Senate Intelligence Committee Chairwoman Dianne Feinstein is seeking to draw maximum media attention as she prepares the to release “over the coming days” of the panel’s long anticipated and highly critical report on harsh CIA interrogation tactics used on terror suspects after the 9/11 attacks.
A 600-page redacted executive summary of the more than 6,000-page report on the agency’s “Coercive Interrogation Program” will be posted on a congressional website as early as Saturday but likely won’t go public before the start of next week, a source close to the committee told The Washington Times.
The document, culminating a five-year investigation that bitterly pitted Senate Democrats against current and former CIA officials is expected to re-ignite long-festering debates over the treatment of detainees by American intelligence officials in the name of preventing terrorist attacks.
The Coercive Interrogation Program was used by the CIA under former President George W. Bush.
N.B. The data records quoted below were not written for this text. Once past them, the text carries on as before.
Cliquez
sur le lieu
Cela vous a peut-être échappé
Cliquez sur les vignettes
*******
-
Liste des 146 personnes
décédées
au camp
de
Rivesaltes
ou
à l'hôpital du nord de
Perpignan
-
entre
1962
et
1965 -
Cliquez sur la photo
But President Obama in 2009 banned the use of such “enhanced interrogation techniques” as the simulated drowning practice known as waterboarding.
CIA agents are alleged to have used the practice against suspected terrorists held at “black sites” around the world.
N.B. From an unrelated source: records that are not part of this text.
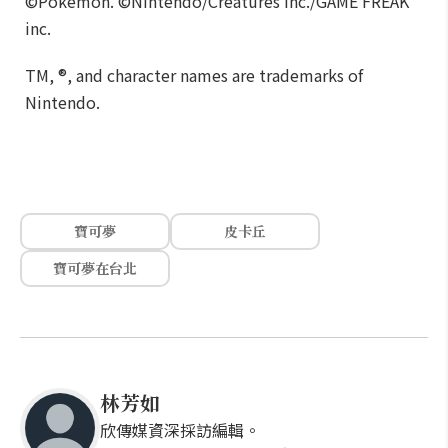
©Pokémon. ©Nintendo/Creatures Inc./GAME FREAK
inc.
TM, ®, and character names are trademarks of
Nintendo.
寶可夢
皮卡丘
寶可夢在台北
林芳如
欣傳媒資深採訪編輯。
Citing unidentified sources, The Associated Press reported late Friday that Secretary of State John Kerry reached out to Ms. Feinstein to rethink her plan to release the critical report.
The official said Mr. Kerry, a former senator himself, called Ms. Feinstein to talk about the implications of publicly releasing a declassified summary of her committee’s report given the combustible situations in various world hot spots, the AP account said.
Human rights activists and many U.S. lawmakers have denounced the practices as “torture,” arguing that U.S. government sponsorship of such practices was patently un-American.
Congressional aides and outside experts familiar with the report have said it is highly critical of waterboarding and concludes that such practices provided no key evidence in the hunt for al Qaeda leader Osama bin Laden.
Some CIA officials have argued the contrary. Leon Panetta, who headed the spy agency under President Obama from 2009 to 2011 wrote in his memoir published this year that “harsh interrogation … produced leads that helped our government understand al Qaeda’s organization, methods, and leadership.”
“We know we got important, even critical intelligence from individuals subjected to these enhanced interrogation techniques,” Mr. Panetta wrote.
The Intelligence Committee’s probe has been a source of unprecedented friction between Democrats and the CIA.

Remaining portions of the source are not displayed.